Education and Society Program
Education and Society Program
About Us
The Aspen Education and Society Program (“Aspen Education Program”) works with local, state and national education leaders to share and build knowledge about how school systems can improve the education and life chances of poor and minority students. The work is grounded in the real-life challenges confronted by education leaders; the Aspen Education Program partners with them to create strategies, programs and policies to accomplish their improvement goals.
Across our projects, we convene diverse stakeholders to listen and learn together and to put aside the political and ideological posturing that too often characterize education debates. We highlight the best work from the field, synthesize the best research -- and provide a forum for its dissemination to those who can use it. Because we are in near-constant conversations with policymakers and practitioners, we are able to help each make sense of the other and to foster a more productive dialogue across the policy/practice divide.
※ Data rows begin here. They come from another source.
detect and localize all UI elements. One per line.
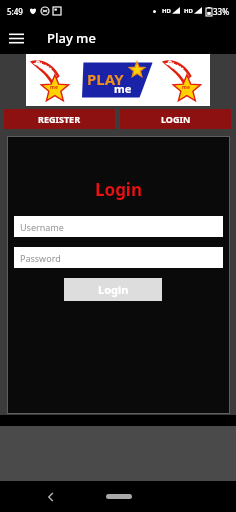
staticText: PLAY [165,58,185,76]
staticText: PLAY [33,58,53,76]
staticText: 5:49 [7,6,23,17]
button[interactable]: Back [40,486,62,508]
staticText: Password [20,252,61,264]
staticText: me [114,81,132,96]
staticText: REGISTER [38,113,81,125]
staticText: 33% [213,6,229,17]
button[interactable]: REGISTER [4,109,115,129]
staticText: me [182,84,190,91]
staticText: Play me [47,29,96,47]
staticText: HD [162,7,171,15]
staticText: HD [184,7,193,15]
button[interactable]: LOGIN [120,109,231,129]
staticText: Username [20,221,64,233]
staticText: Login [98,282,129,297]
staticText: Login [7,178,230,201]
button[interactable]: Password [14,247,223,268]
staticText: LOGIN [161,113,191,125]
staticText: PLAY [87,69,124,89]
button[interactable]: Menu [0,22,32,54]
button[interactable]: Username [14,216,223,237]
staticText: me [50,84,58,91]
button[interactable]: Login [64,278,162,301]
button[interactable]: Home [106,494,132,499]
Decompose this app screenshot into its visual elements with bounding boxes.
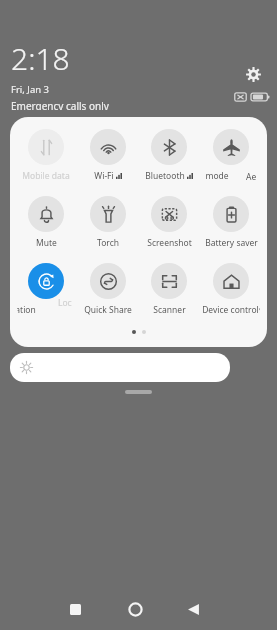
button[interactable]: Wi-Fi <box>79 127 137 184</box>
staticText: mode <box>205 170 229 182</box>
staticText: Scanner <box>153 304 186 316</box>
button[interactable]: tation <box>17 261 75 318</box>
button[interactable]: Brightness <box>10 353 230 382</box>
staticText: Torch <box>97 237 119 249</box>
button[interactable]: Screenshot <box>140 194 198 251</box>
button[interactable]: Back <box>178 594 208 624</box>
staticText: Device controls <box>202 304 260 316</box>
button[interactable]: Torch <box>79 194 137 251</box>
button[interactable]: Recent apps <box>60 594 90 624</box>
staticText: 2:18 <box>11 38 70 79</box>
staticText: Emergency calls only <box>11 99 109 110</box>
staticText: Mute <box>36 237 57 249</box>
staticText: Wi-Fi <box>94 170 114 182</box>
button[interactable]: Mute <box>17 194 75 251</box>
button[interactable]: Battery saver <box>202 194 260 251</box>
button[interactable]: Home <box>120 594 150 624</box>
button[interactable]: Mobile data <box>17 127 75 184</box>
staticText: Bluetooth <box>145 170 185 182</box>
button[interactable]: Scanner <box>140 261 198 318</box>
button[interactable]: Quick Share <box>79 261 137 318</box>
staticText: Battery saver <box>205 237 258 249</box>
staticText: Quick Share <box>84 304 132 316</box>
button[interactable]: mode <box>202 127 260 184</box>
button[interactable]: Device controls <box>202 261 260 318</box>
button[interactable]: Bluetooth <box>140 127 198 184</box>
button[interactable]: Settings <box>241 62 265 86</box>
staticText: Fri, Jan 3 <box>11 83 50 96</box>
staticText: Ae <box>246 171 257 183</box>
staticText: Loc <box>58 297 72 309</box>
staticText: Screenshot <box>147 237 192 249</box>
staticText: Mobile data <box>22 170 70 182</box>
staticText: tation <box>17 304 36 316</box>
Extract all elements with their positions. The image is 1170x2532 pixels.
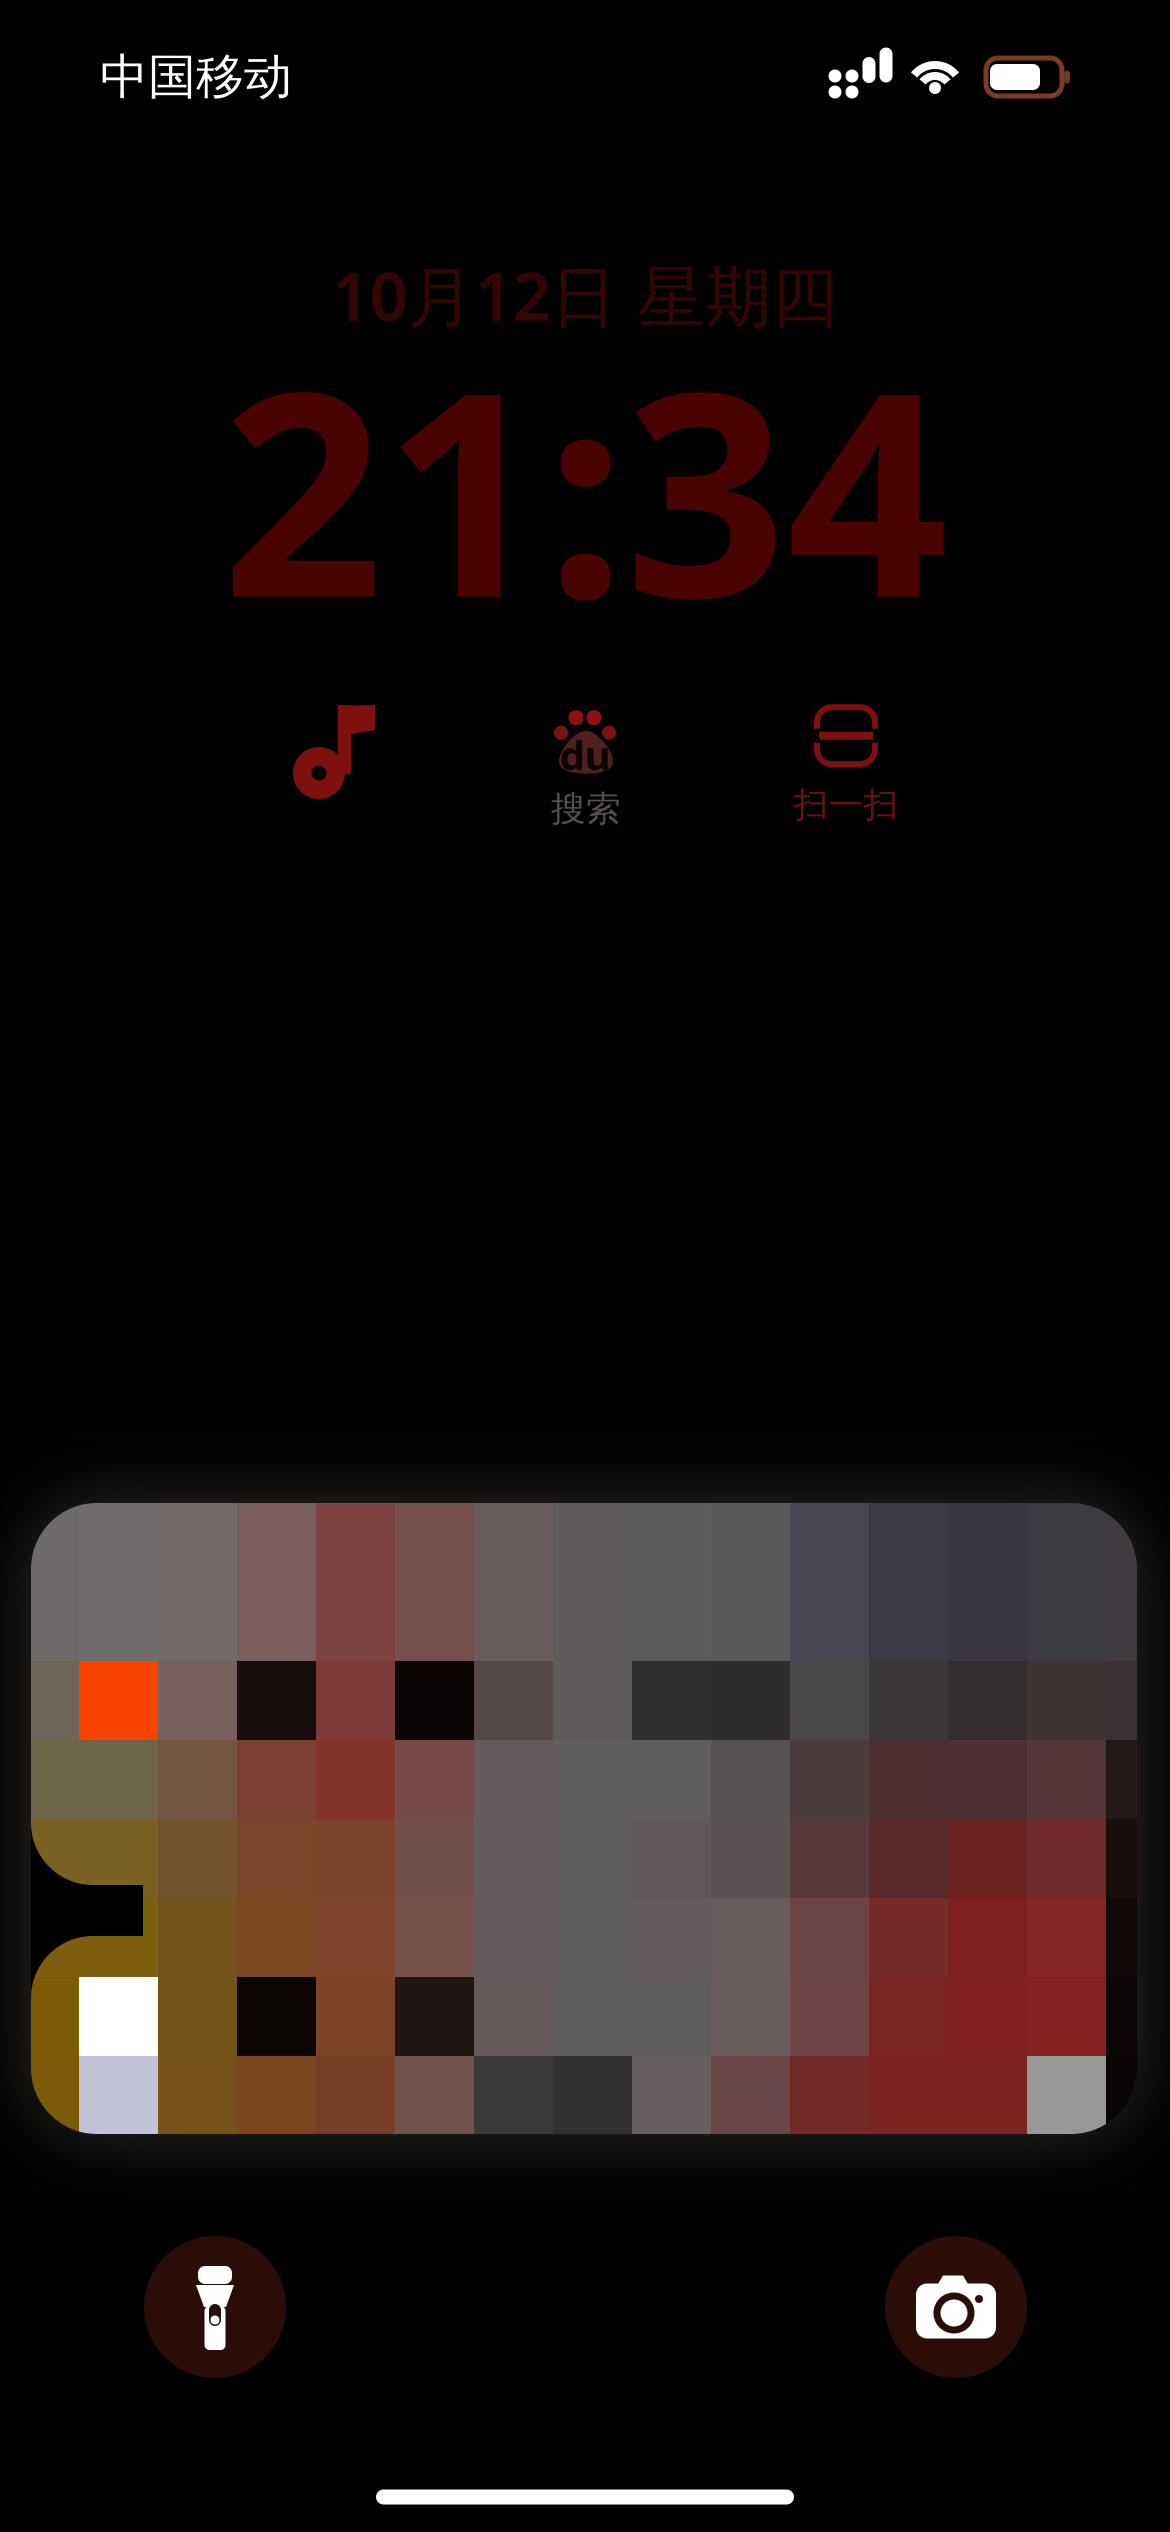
staticText: 扫一扫: [794, 784, 898, 826]
button[interactable]: du: [496, 685, 676, 845]
button[interactable]: Camera: [861, 2212, 1051, 2402]
button[interactable]: Music: [245, 672, 425, 832]
button[interactable]: 扫一扫: [756, 685, 936, 845]
staticText: 21:34: [222, 299, 948, 675]
button[interactable]: Notification: [31, 1503, 1137, 2134]
staticText: du: [560, 728, 610, 781]
staticText: 10月12日 星期四: [332, 251, 838, 339]
staticText: 中国移动: [100, 48, 292, 106]
button[interactable]: Flashlight: [120, 2212, 310, 2402]
staticText: 搜索: [551, 788, 621, 830]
The Aspen Education and Society Program pursues this work through several integrated strategies: professional learning networks, case studies and policy reports, and public convenings.
Our History
The Aspen Institute Education and Society Program (referred to as "Aspen Education Program") was founded in 1974 almost a decade after the first federal education legislation was passed. Then called The Aspen Program for Education in a Changing Society," this was one of the first five policy programs of the Aspen Institute. The original director, Francis Keppel, was former U.S. Commissioner of Education for Presidents John F. Kennedy and Lyndon Johnson. Keppel had been an architect of the groundbreaking 1964 federal legislation that established a comprehensive set of incentives and support for public education improvement. Nancy Pelz-Paget was his deputy in this phase the Program. Designed as a 3-year program with the purpose of identifying a new generation of education leaders and to project a strand of new national education policies, the Program ran from 1974 to 1976 with support from the Ford Foundation, the Carnegie Corporation, and the Rockefeller Foundation.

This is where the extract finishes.